[SUPPLIED RECORDS Boundary: Start]

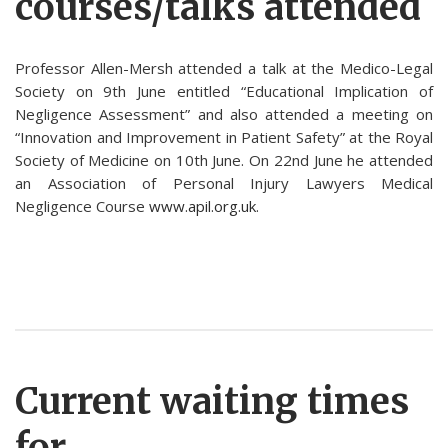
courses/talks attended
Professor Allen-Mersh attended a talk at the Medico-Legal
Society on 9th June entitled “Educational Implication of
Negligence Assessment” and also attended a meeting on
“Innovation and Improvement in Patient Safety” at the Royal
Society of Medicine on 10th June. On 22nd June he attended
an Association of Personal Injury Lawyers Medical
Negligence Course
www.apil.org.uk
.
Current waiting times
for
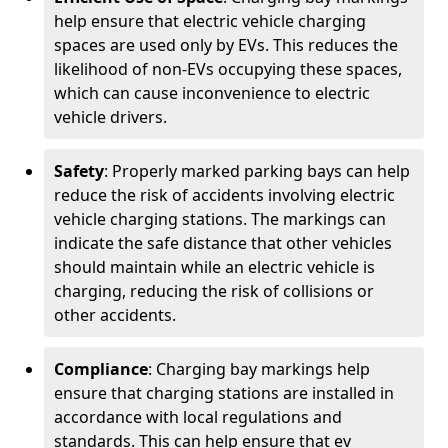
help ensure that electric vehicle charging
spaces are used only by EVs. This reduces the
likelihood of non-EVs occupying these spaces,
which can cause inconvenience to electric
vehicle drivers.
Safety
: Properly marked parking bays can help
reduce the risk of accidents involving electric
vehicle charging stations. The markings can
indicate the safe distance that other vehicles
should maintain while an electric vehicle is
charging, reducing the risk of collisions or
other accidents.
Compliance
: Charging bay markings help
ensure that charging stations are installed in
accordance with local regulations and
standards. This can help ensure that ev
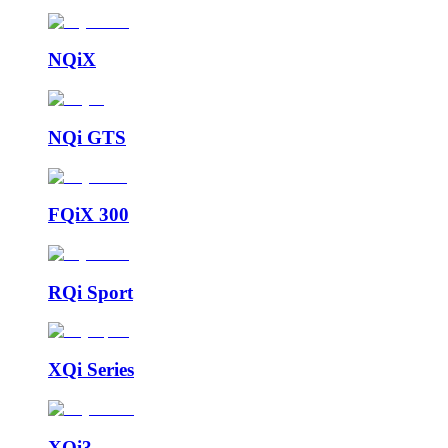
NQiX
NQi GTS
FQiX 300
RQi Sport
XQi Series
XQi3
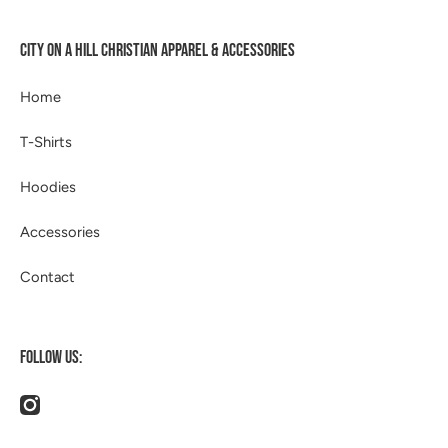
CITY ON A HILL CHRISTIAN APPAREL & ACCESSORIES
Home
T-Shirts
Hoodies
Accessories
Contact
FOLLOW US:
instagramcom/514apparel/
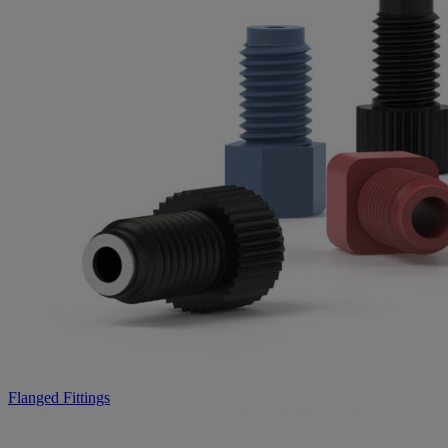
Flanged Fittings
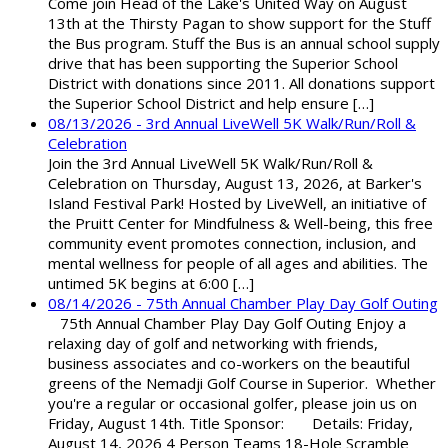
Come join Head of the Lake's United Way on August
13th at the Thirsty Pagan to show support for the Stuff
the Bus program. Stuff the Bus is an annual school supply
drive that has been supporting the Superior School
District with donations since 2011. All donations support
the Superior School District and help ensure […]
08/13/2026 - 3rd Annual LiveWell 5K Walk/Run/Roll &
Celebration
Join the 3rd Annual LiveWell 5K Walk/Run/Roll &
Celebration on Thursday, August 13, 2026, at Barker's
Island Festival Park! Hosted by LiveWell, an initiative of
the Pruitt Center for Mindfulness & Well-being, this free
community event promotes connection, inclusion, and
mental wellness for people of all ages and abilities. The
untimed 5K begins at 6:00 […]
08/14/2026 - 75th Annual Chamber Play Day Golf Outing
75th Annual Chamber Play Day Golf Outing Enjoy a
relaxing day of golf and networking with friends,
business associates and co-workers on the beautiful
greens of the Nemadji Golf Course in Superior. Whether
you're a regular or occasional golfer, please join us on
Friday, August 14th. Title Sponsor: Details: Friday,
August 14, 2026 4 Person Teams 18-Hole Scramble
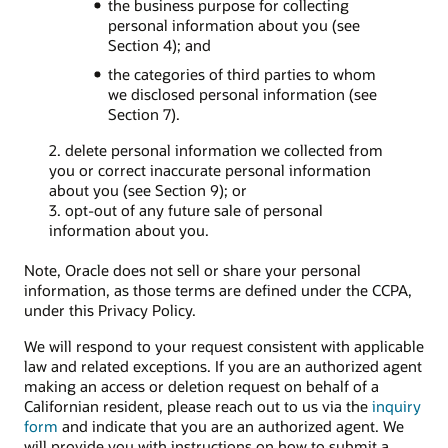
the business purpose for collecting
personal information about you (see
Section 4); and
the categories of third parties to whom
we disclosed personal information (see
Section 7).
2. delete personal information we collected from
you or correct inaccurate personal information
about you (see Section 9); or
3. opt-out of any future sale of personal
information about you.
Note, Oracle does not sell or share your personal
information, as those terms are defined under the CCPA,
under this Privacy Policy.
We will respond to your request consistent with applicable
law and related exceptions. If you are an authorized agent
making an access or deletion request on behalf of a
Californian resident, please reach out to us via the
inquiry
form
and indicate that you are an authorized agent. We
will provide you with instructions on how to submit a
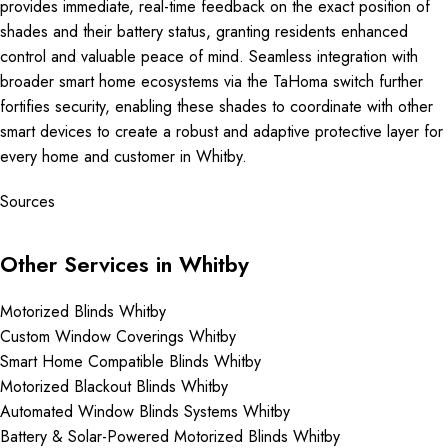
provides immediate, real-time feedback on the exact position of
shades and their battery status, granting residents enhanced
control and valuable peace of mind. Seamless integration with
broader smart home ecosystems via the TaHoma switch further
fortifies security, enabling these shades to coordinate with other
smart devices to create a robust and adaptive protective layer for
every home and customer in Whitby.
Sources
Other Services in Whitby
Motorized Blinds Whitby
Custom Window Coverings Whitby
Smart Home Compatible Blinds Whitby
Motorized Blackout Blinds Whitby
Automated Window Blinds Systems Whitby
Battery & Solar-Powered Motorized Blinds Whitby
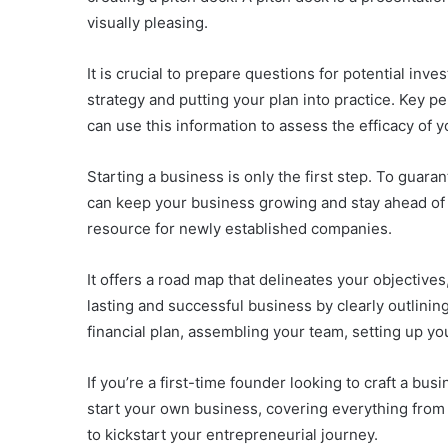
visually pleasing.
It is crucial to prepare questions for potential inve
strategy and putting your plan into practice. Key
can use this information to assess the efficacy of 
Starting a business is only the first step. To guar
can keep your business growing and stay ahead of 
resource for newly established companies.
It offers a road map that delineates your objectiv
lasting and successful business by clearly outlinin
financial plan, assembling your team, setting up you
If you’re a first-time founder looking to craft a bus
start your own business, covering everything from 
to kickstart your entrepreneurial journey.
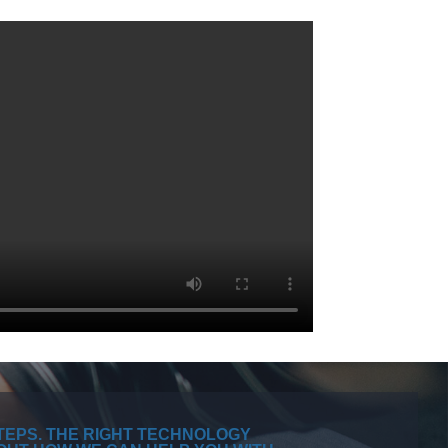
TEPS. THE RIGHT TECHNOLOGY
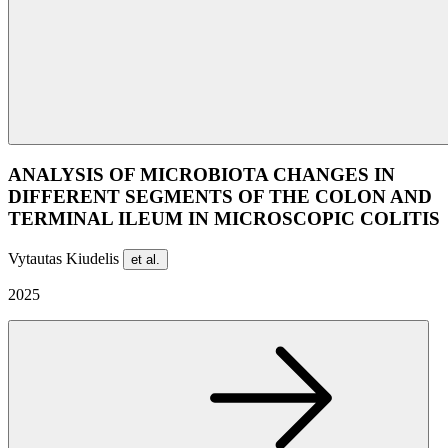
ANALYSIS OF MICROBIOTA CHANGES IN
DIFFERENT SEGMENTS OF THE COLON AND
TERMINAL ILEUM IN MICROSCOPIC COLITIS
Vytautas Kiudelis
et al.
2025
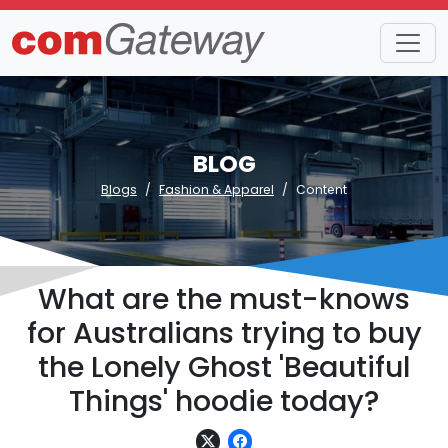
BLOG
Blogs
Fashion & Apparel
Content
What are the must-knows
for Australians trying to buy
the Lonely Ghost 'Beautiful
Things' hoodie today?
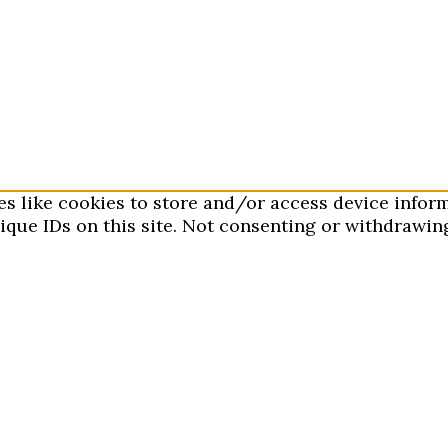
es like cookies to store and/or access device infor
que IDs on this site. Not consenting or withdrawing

[SUPPLIED RECORDS Boundary: End]

> WHAT YOU WILL DO
Every line in the listing that holds "Whitby" belongs in the answer.

> REPLY TO THE TASK
every home and customer in Whitby.
Other Services in Whitby
Motorized Blinds Whitby
Custom Window Coverings Whitby
Smart Home Compatible Blinds Whitby
Motorized Blackout Blinds Whitby
Automated Window Blinds Systems Whitby
Battery & Solar-Powered Motorized Blinds Whitby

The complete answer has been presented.